Introduction

Cancer patients, with an annual incidence of more than 18 million new cases, may account for a sizable portion of the COVID-19 infected population [1]. They are more susceptible to infection, with higher hospitalization rates and severe outcomes than the general population. Several reports identify potential prognostic factors for severe illness and higher mortality, such as increased age, male sex, smoking status, number of comorbidities, and poorer performance status [2, 3]. However, evidence on the prognostic role of cancer type, active cancer, anticancer therapy type, recent surgery, and metastatic stage of cancer in published articles is still controversial and heterogeneous [4].
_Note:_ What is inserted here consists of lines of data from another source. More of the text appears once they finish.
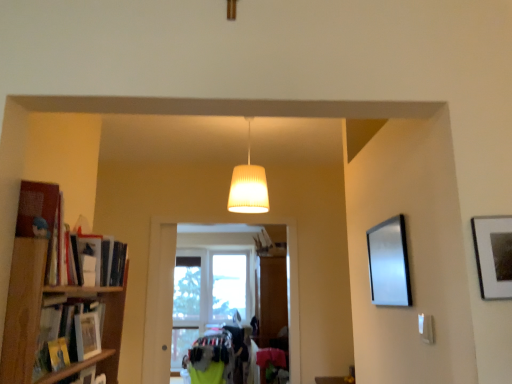 Question: In terms of size, does wooden bookshelf at left appear bigger or smaller than white ribbed lampshade at center?

Choices:
 (A) small
 (B) big

Answer: (B)

Question: Relative to white ribbed lampshade at center, is wooden bookshelf at left in front or behind?

Choices:
 (A) front
 (B) behind

Answer: (A)

Question: Which object is the farthest from the hardcover book at left, positioned as the second book in top-to-bottom order?

Choices:
 (A) silver metallic picture frame at right
 (B) white ribbed lampshade at center
 (C) transparent glass window at center
 (D) matte black bookshelf at left, marked as the 3th book in a back-to-front arrangement
 (E) wooden photo frame at left, the 3th book positioned from the top

Answer: (C)

Question: Which of these objects is positioned closest to the white ribbed lampshade at center?

Choices:
 (A) silver metallic picture frame at right
 (B) matte black bookshelf at left, marked as the 3th book in a back-to-front arrangement
 (C) wooden photo frame at left, the 3th book positioned from the top
 (D) hardcover book at left, acting as the 3th book starting from the front
 (E) wooden bookshelf at left

Answer: (D) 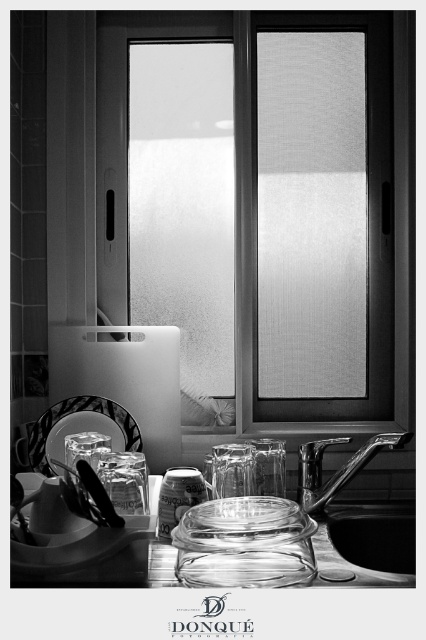 Consider the image. You are arranging items on the kitchen countertop and need to place both the metallic sink at lower right and the clear glass platter at lower center. Which object requires more horizontal space due to its greater width?

The metallic sink at lower right requires more horizontal space because its width surpasses that of the clear glass platter at lower center.

You are standing in the kitchen scene near the window. You notice two points marked in the image. Which point is closer to you, point 1 at coordinates point (103, 298) or point 2 at coordinates point (377, 438)?

Point 1 at coordinates point (103, 298) is closer to you because it is further to the viewer than point 2 at coordinates point (377, 438). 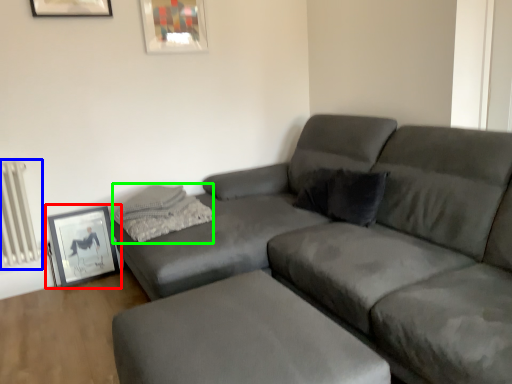 Question: Which object is positioned closest to picture frame (highlighted by a red box)? Select from radiator (highlighted by a blue box) and pillow (highlighted by a green box).

Choices:
 (A) radiator
 (B) pillow

Answer: (A) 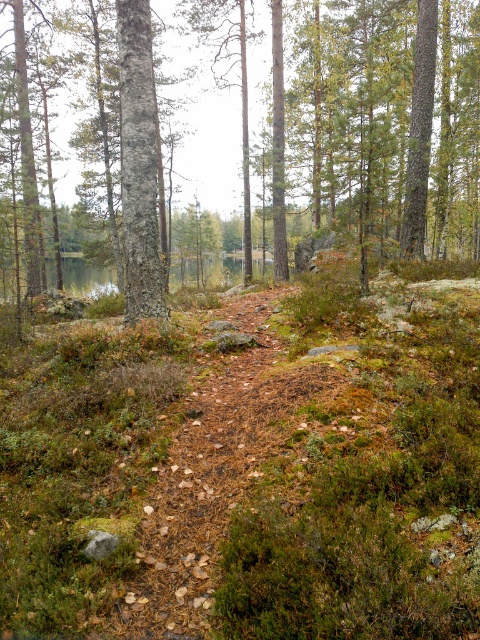 What do you see at coordinates (375, 131) in the screenshot?
I see `brown bark tree at center` at bounding box center [375, 131].

Who is positioned more to the right, brown bark tree at center or smooth gray bark tree at center?

Positioned to the right is smooth gray bark tree at center.

Which is behind, point (294, 209) or point (136, 86)?

Positioned behind is point (294, 209).

Where is `brown bark tree at center`? This screenshot has height=640, width=480. brown bark tree at center is located at coordinates (375, 131).

Between point (128, 19) and point (191, 262), which one is positioned behind?

Positioned behind is point (191, 262).

Where is `smooth gray bark tree at center`? Image resolution: width=480 pixels, height=640 pixels. smooth gray bark tree at center is located at coordinates (139, 163).

Where is `smooth gray bark tree at center`? smooth gray bark tree at center is located at coordinates (139, 163).

Who is shorter, brown bark tree at center or green mossy lake at center?

green mossy lake at center is shorter.

Can you confirm if brown bark tree at center is thinner than green mossy lake at center?

No.

I want to click on brown bark tree at center, so click(375, 131).

I want to click on brown bark tree at center, so 375,131. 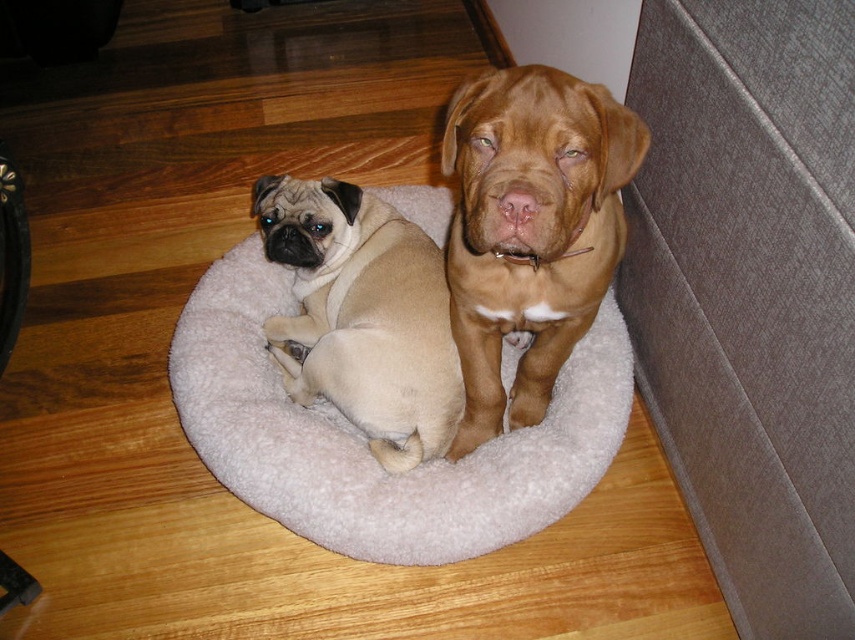 Question: Which object is positioned closest to the white fluffy dog bed at center?

Choices:
 (A) beige fur pug at center
 (B) brown smooth dog at center

Answer: (A)

Question: Among these objects, which one is nearest to the camera?

Choices:
 (A) white fluffy dog bed at center
 (B) brown smooth dog at center
 (C) beige fur pug at center

Answer: (B)

Question: Considering the relative positions of white fluffy dog bed at center and beige fur pug at center in the image provided, where is white fluffy dog bed at center located with respect to beige fur pug at center?

Choices:
 (A) below
 (B) above

Answer: (A)

Question: Is white fluffy dog bed at center positioned in front of brown smooth dog at center?

Choices:
 (A) yes
 (B) no

Answer: (B)

Question: Does brown smooth dog at center have a smaller size compared to beige fur pug at center?

Choices:
 (A) yes
 (B) no

Answer: (B)

Question: Which object is positioned farthest from the brown smooth dog at center?

Choices:
 (A) beige fur pug at center
 (B) white fluffy dog bed at center

Answer: (B) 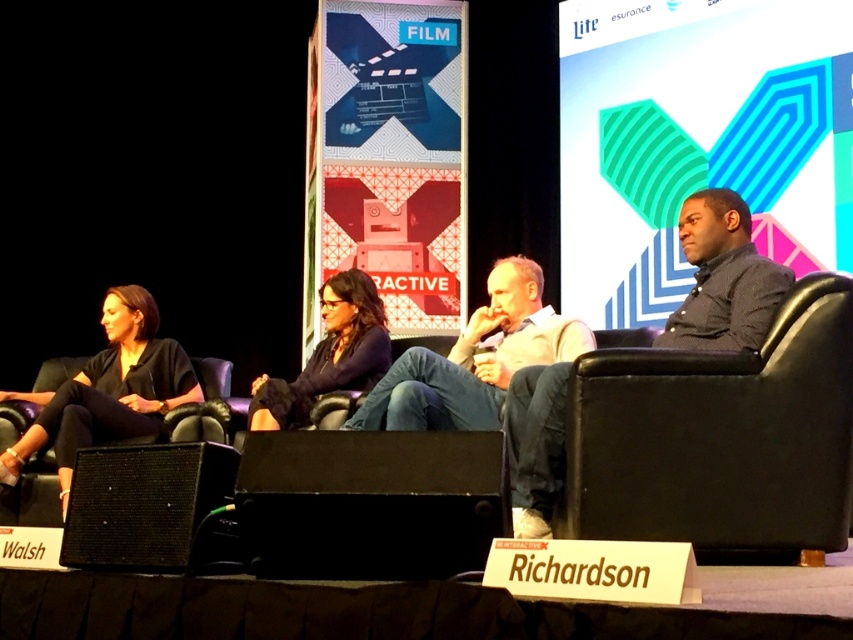 You are an event organizer setting up a camera to capture the panel discussion. You have two points marked for potential camera positions. The first point is at coordinate point[57,401] and the second is at point[335,333]. Based on the scene description, which point is closer to the stage where the panelists are seated?

Point[57,401] is closer to the stage where the panelists are seated because it is closer to the viewer compared to point[335,333].

You are attending a conference and notice two people on stage wearing black matte shirts. The first is labeled as the black matte shirt at left, and the second as the matte black shirt at center. From your perspective as an audience member, which one is positioned lower in the image?

The black matte shirt at left is located below matte black shirt at center, so from the audience perspective, the black matte shirt at left is positioned lower in the image. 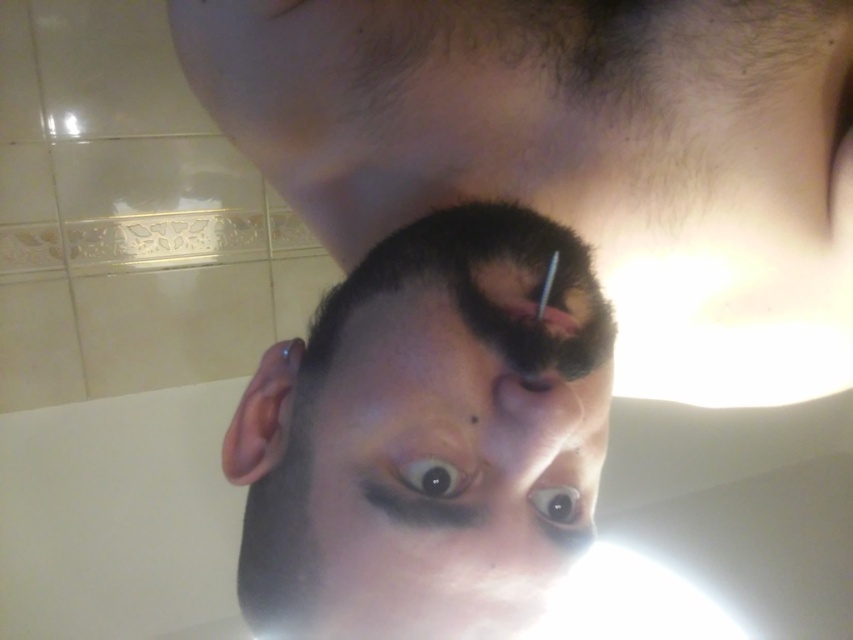 Is point (573, 435) positioned before point (457, 504)?

No, it is not.

Which is more to the left, shiny black hair at center or dark brown hair at center?

From the viewer's perspective, shiny black hair at center appears more on the left side.

Does point (543, 412) come behind point (445, 513)?

That is True.

You are a GUI agent. You are given a task and a screenshot of the screen. Output one action in this format:
    pyautogui.click(x=<x>, y=<y>)
    Task: Click on the shiny black hair at center
    The height and width of the screenshot is (640, 853).
    Given the screenshot: What is the action you would take?
    pyautogui.click(x=426, y=433)

Is smooth skin at center above dark brown hair at center?

Indeed, smooth skin at center is positioned over dark brown hair at center.

Is point (337, 369) closer to viewer compared to point (363, 481)?

No, (337, 369) is behind (363, 481).

You are a GUI agent. You are given a task and a screenshot of the screen. Output one action in this format:
    pyautogui.click(x=<x>, y=<y>)
    Task: Click on the smooth skin at center
    The image size is (853, 640).
    Given the screenshot: What is the action you would take?
    pyautogui.click(x=407, y=332)

Is black glossy eye at center to the right of brown glossy eye at center from the viewer's perspective?

Incorrect, black glossy eye at center is not on the right side of brown glossy eye at center.

Between point (397, 477) and point (569, 497), which one is positioned in front?

Point (397, 477)

Find the location of a particular element. The image size is (853, 640). black glossy eye at center is located at coordinates (434, 476).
Due to the limited availability and sensitivity of viral testing kits during the pandemic, chest CT has been considered a critical component for evaluating patients with suspected or known COVID-19 infection [5]. Cancer patients may have underlying lung disease due to various etiologies. Some reasons may include primary lung cancer, pulmonary metastasis, opportunistic infections such as fungal disease, atypical viral bronchopneumonia due to an immunocompromised state, chemotherapy-induced pulmonary changes, and pulmonary reaction to radiotherapy. As a result, distinguishing between the various causes of radiologic pulmonary infiltration in these patients is not always straightforward and may pose diagnostic challenges. Data from the normal populations demonstrated the role of CT scans in predicting mortality rates and revealed higher CT scores. The most common CT findings were ground glass opacities and consolidation with bilateral and peripheral distribution, but less common features could also be identified[6]. Several CT features are associated with poor prognosis, including crazy-paving patterns, multilobar involvement, consolidations, architectural distortion, and traction bronchiectasis [5, 7,8,9]. However, to ourknowledge, no sufficient studies have been published to explore the effects of underlying cancer on the imaging appearance of COVID-19 and its prognostic role in mortality in this specific group [10,11,12,13].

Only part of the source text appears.